### TASK
When a picture appears among the records, leave it out, and copy all else exactly.

### SOURCE DATA
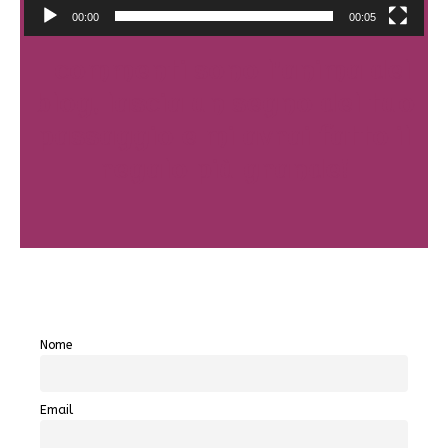
00:00
00:05
I commenti sono l'anima del
blog, lascia un segno del tuo
passaggio e mi avrai fatto il
regalo più grande!
Nome
Email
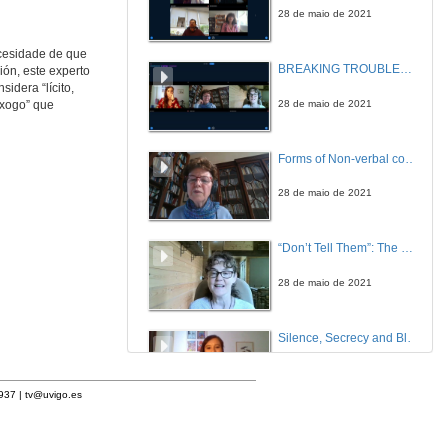
28 de maio de 2021
ecesidade de que
BREAKING TROUBLED SILENCES. Questions
ión, este experto
idera “lícito,
28 de maio de 2021
 xogo” que
Forms of Non-verbal communication in Lucy Caldwell’s short stories Multitudes (2016) and Intimacies (2021)
28 de maio de 2021
“Don’t Tell Them”: The Strategy of Silence in Anna Burns’ Milkman
28 de maio de 2021
Silence, Secrecy and Blurring Borders in Anna Burns’ Milkman
28 de maio de 2021
1937 |
tv@uvigo.es
WOMEN WRITERS SPEAK OUT 2: REVISING TRADITION. Questions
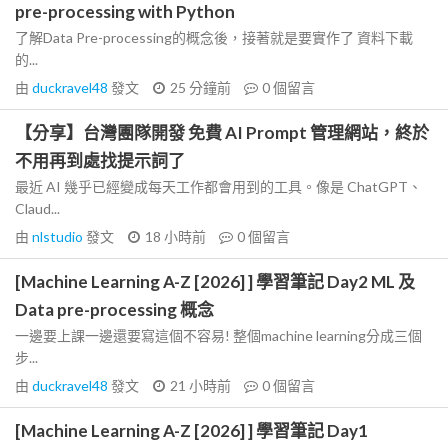
pre-processing with Python
了解Data Pre-processing的概念後，接著就是要實作了 資料下載
的...
由
duckravel48
發文
25 分鐘前
0
個留言
【分享】台灣團隊開發 免費 AI Prompt 管理網站，終於
不用再到處找提示詞了
最近 AI 幾乎已經變成每天工作都會用到的工具。像是 ChatGPT、
Claud...
由
nlstudio
發文
18 小時前
0
個留言
[Machine Learning A-Z [2026] ] 學習筆記 Day2 ML 及
Data pre-processing 概念
一邊要上課一邊還要寫這個不容易! 整個machine learning分成三個
步...
由
duckravel48
發文
21 小時前
0
個留言
[Machine Learning A-Z [2026] ] 學習筆記 Day1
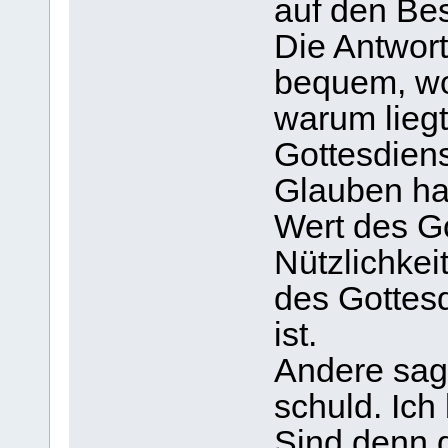
auf den Be
Die Antwort
bequem, wo
warum lieg
Gottesdien
Glauben hat
Wert des Go
Nützlichkei
des Gottes
ist.
Andere sag
schuld. Ich
Sind denn d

### ANSWER FOR THE TASK
00:00
00:05
I commenti sono l'anima del
blog, lascia un segno del tuo
passaggio e mi avrai fatto il
regalo più grande!
Nome
Email
28 de maio de 2021
ecesidade de que
BREAKING TROUBLED SILENCES. Questions
ión, este experto
idera “lícito,
28 de maio de 2021
 xogo” que
Forms of Non-verbal communication in Lucy Caldwell’s short stories Multitudes (2016) and Intimacies (2021)
28 de maio de 2021
“Don’t Tell Them”: The Strategy of Silence in Anna Burns’ Milkman
28 de maio de 2021
Silence, Secrecy and Blurring Borders in Anna Burns’ Milkman
28 de maio de 2021
1937 |
tv@uvigo.es
WOMEN WRITERS SPEAK OUT 2: REVISING TRADITION. Questions
pre-processing with Python
了解Data Pre-processing的概念後，接著就是要實作了 資料下載
的...
由
duckravel48
發文
25 分鐘前
0
個留言
【分享】台灣團隊開發 免費 AI Prompt 管理網站，終於
不用再到處找提示詞了
最近 AI 幾乎已經變成每天工作都會用到的工具。像是 ChatGPT、
Claud...
由
nlstudio
發文
18 小時前
0
個留言
[Machine Learning A-Z [2026] ] 學習筆記 Day2 ML 及
Data pre-processing 概念
一邊要上課一邊還要寫這個不容易! 整個machine learning分成三個
步...
由
duckravel48
發文
21 小時前
0
個留言
[Machine Learning A-Z [2026] ] 學習筆記 Day1
auf den Be
Die Antwort
bequem, wo
warum lieg
Gottesdien
Glauben hat
Wert des Go
Nützlichkei
des Gottes
ist.
Andere sag
schuld. Ich
Sind denn d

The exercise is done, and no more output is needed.